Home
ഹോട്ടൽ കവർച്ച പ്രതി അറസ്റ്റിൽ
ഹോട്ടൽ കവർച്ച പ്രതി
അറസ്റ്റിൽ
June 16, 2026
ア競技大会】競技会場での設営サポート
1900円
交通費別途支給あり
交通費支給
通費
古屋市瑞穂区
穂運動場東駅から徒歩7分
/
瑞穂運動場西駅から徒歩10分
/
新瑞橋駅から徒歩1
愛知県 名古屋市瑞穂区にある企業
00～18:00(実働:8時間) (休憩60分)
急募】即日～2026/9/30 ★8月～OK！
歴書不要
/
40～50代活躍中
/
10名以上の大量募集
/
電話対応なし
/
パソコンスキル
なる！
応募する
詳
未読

++++++

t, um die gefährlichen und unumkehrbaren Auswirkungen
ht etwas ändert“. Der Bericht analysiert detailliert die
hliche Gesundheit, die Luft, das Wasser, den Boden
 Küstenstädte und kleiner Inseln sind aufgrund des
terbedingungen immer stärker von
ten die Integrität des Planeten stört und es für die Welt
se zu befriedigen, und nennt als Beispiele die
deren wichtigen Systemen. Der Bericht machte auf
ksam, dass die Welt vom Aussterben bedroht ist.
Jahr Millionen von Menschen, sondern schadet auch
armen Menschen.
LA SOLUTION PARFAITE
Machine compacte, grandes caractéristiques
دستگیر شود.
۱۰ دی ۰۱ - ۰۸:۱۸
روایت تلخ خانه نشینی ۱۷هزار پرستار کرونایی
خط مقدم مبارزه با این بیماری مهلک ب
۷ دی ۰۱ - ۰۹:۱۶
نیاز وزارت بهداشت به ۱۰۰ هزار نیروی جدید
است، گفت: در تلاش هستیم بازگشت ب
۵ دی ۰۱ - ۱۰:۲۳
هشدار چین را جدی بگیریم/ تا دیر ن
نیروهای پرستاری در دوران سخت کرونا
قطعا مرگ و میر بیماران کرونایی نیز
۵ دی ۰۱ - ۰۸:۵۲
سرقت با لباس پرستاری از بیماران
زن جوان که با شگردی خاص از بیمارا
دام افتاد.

++++++

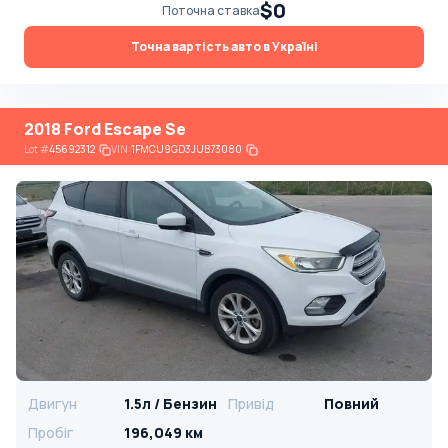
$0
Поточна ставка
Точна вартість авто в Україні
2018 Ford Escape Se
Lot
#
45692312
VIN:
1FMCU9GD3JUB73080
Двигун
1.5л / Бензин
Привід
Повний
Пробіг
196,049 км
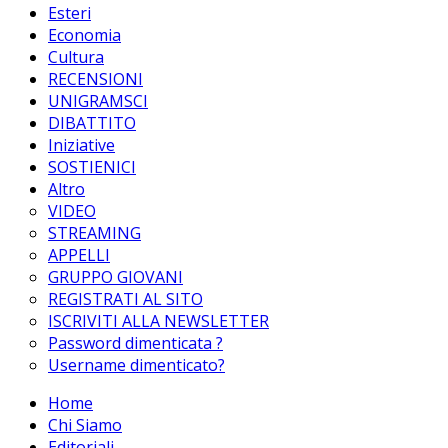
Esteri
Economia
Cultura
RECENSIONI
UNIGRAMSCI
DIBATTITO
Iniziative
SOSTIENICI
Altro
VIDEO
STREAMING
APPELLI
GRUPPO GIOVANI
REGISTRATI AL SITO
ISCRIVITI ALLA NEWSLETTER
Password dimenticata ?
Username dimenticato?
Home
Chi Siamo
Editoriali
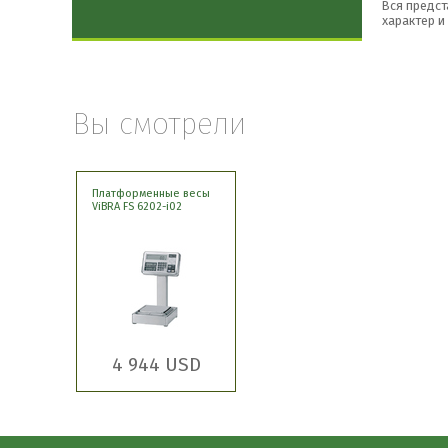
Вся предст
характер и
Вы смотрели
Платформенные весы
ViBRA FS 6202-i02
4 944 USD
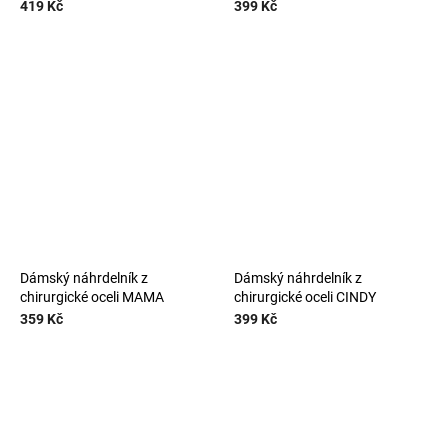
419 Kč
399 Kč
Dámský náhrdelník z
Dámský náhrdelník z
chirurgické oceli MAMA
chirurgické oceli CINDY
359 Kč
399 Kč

++++++

§ Activity
Your reply is to repeat, unchanged, the lines above running from the one with "خط مقدم مبارزه با این بیماری مهلک ب" up to and including the one with "سرقت با لباس پرستاری از بیماران".

§ Solution to this problem
خط مقدم مبارزه با این بیماری مهلک ب
۷ دی ۰۱ - ۰۹:۱۶
نیاز وزارت بهداشت به ۱۰۰ هزار نیروی جدید
است، گفت: در تلاش هستیم بازگشت ب
۵ دی ۰۱ - ۱۰:۲۳
هشدار چین را جدی بگیریم/ تا دیر ن
نیروهای پرستاری در دوران سخت کرونا
قطعا مرگ و میر بیماران کرونایی نیز
۵ دی ۰۱ - ۰۸:۵۲
سرقت با لباس پرستاری از بیماران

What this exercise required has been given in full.